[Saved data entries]
╭──

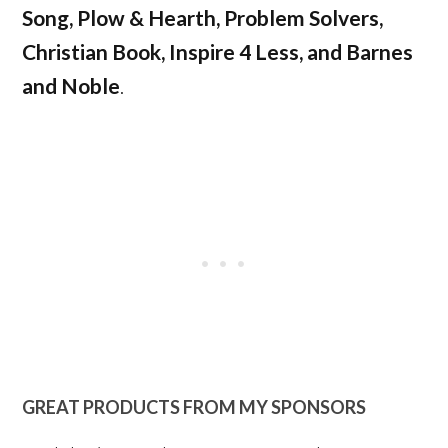
Song, Plow & Hearth, Problem Solvers,
Christian Book, Inspire 4 Less, and Barnes
and Noble
.
GREAT PRODUCTS FROM MY SPONSORS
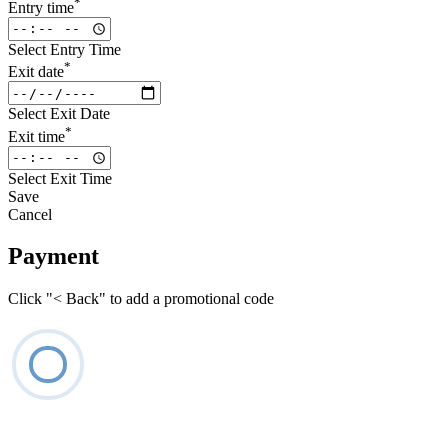
*
Entry time
Select Entry Time
*
Exit date
Select Exit Date
*
Exit time
Select Exit Time
Save
Cancel
Payment
Click "< Back" to add a promotional code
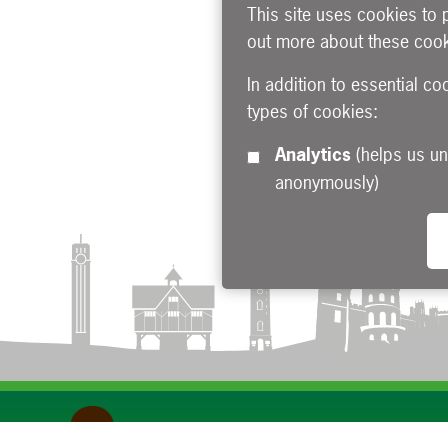
This site uses cookies to 
out more about these cook
In addition to essential co
types of cookies:
Analytics
(helps us understand how visitors interact with this site by collecting and reporting information
anonymously)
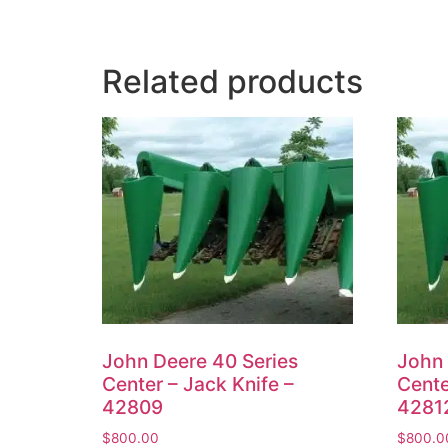
Related products
John Deere 40 Series
John 
Center – Jack Knife –
Cente
42809
4281
$
800.00
$
800.0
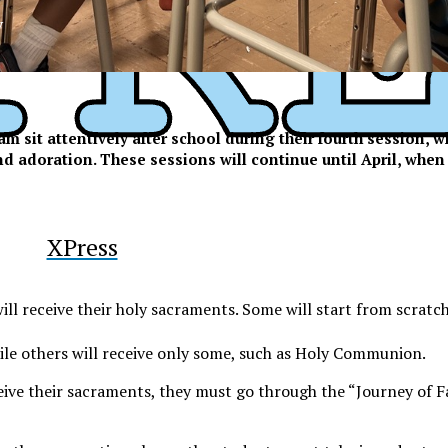
y
m sit attentively after school during their fourth session, 
and adoration. These sessions will continue until April, when
XPress
ll receive their holy sacraments. Some will start from scratch,
le others will receive only some, such as Holy Communion.
ive their sacraments, they must go through the “Journey of Fa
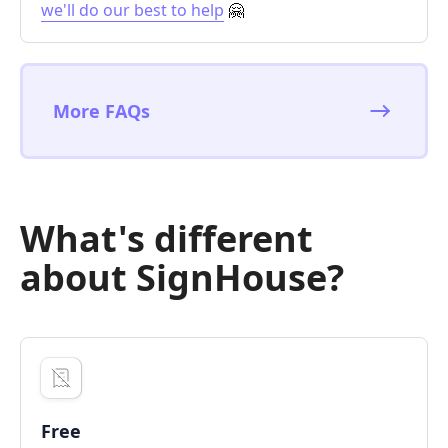
we'll do our best to help
🤗
More FAQs
What's different
about SignHouse?
Free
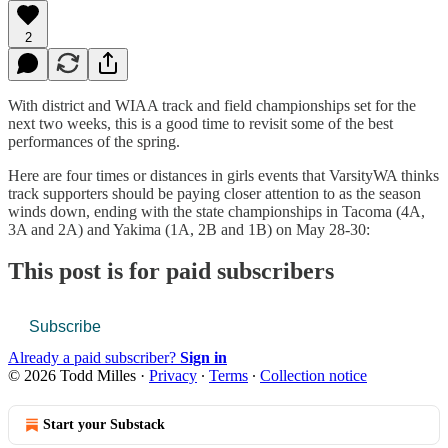
2
With district and WIAA track and field championships set for the
next two weeks, this is a good time to revisit some of the best
performances of the spring.
Here are four times or distances in girls events that VarsityWA thinks
track supporters should be paying closer attention to as the season
winds down, ending with the state championships in Tacoma (4A,
3A and 2A) and Yakima (1A, 2B and 1B) on May 28-30:
This post is for paid subscribers
Subscribe
Already a paid subscriber?
Sign in
© 2026 Todd Milles
·
Privacy
∙
Terms
∙
Collection notice
Start your Substack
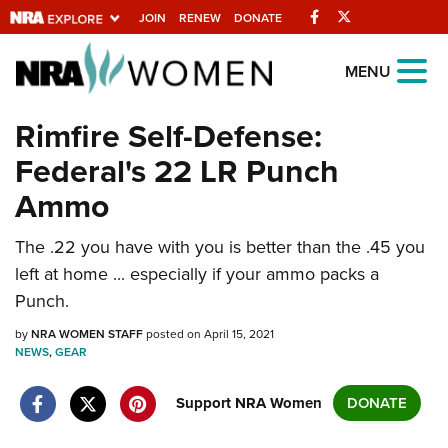
Facebook
Twitter
JOIN
RENEW
DONATE
Explore The NRA
MENU
Universe Of Websites
Rimfire Self-Defense:
Federal's 22 LR Punch
Quick Links
Ammo
NRA.ORG
The .22 you have with you is better than the .45 you
Manage Your Membership
left at home ... especially if your ammo packs a
NRA Near You
Punch.
Friends of NRA
by
NRA WOMEN STAFF
posted on April 15, 2021
NEWS
State and Federal Gun Laws
,
GEAR
NRA Online Training
Support NRA Women
DONATE
Politics, Policy and Legislation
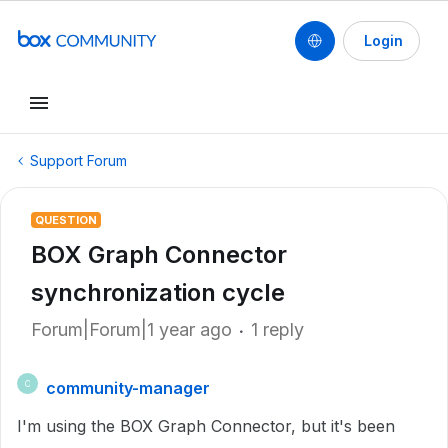
Login
Support Forum
QUESTION
BOX Graph Connector
synchronization cycle
Forum|Forum|1 year ago
1 reply
community-manager
C
I'm using the BOX Graph Connector, but it's been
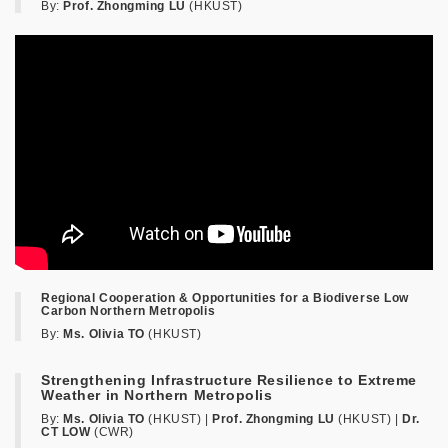
By:
Prof. Zhongming LU
(HKUST)
Regional Cooperation & Opportunities for a Biodiverse Low
Carbon Northern Metropolis
By:
Ms. Olivia TO
(HKUST)
Strengthening Infrastructure Resilience to Extreme
Weather in Northern Metropolis
By:
Ms. Olivia TO
(HKUST) |
Prof. Zhongming LU
(HKUST) |
Dr.
CT LOW
(CWR)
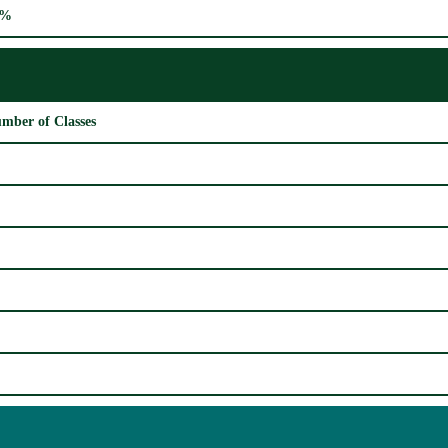
0%
mber of Classes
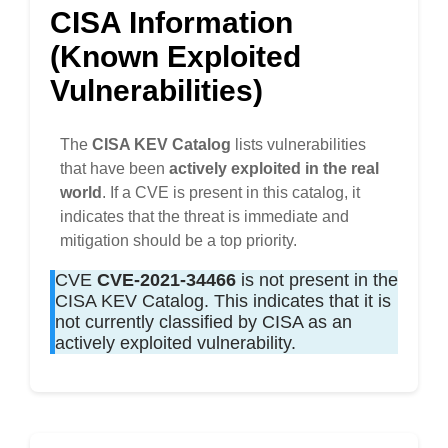
CISA Information
(Known Exploited
Vulnerabilities)
The
CISA KEV Catalog
lists vulnerabilities
that have been
actively exploited in the real
world
. If a CVE is present in this catalog, it
indicates that the threat is immediate and
mitigation should be a top priority.
CVE
CVE-2021-34466
is not present in the
CISA KEV Catalog. This indicates that it is
not currently classified by CISA as an
actively exploited vulnerability.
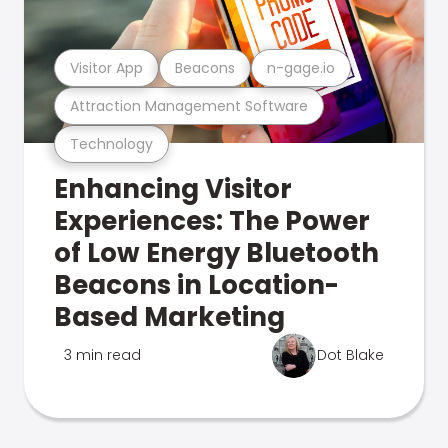
Visitor App
Beacons
n-gage.io
Attraction Management Software
Technology
Enhancing Visitor
Experiences: The Power
of Low Energy Bluetooth
Beacons in Location-
Based Marketing
3 min read
Dot Blake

╰──

TASK » Which lines in the records above contain the string "Select"? Copy each one.

ANSWER FOR THE TASK »
Select Entry Time
Select Exit Date
Select Exit Time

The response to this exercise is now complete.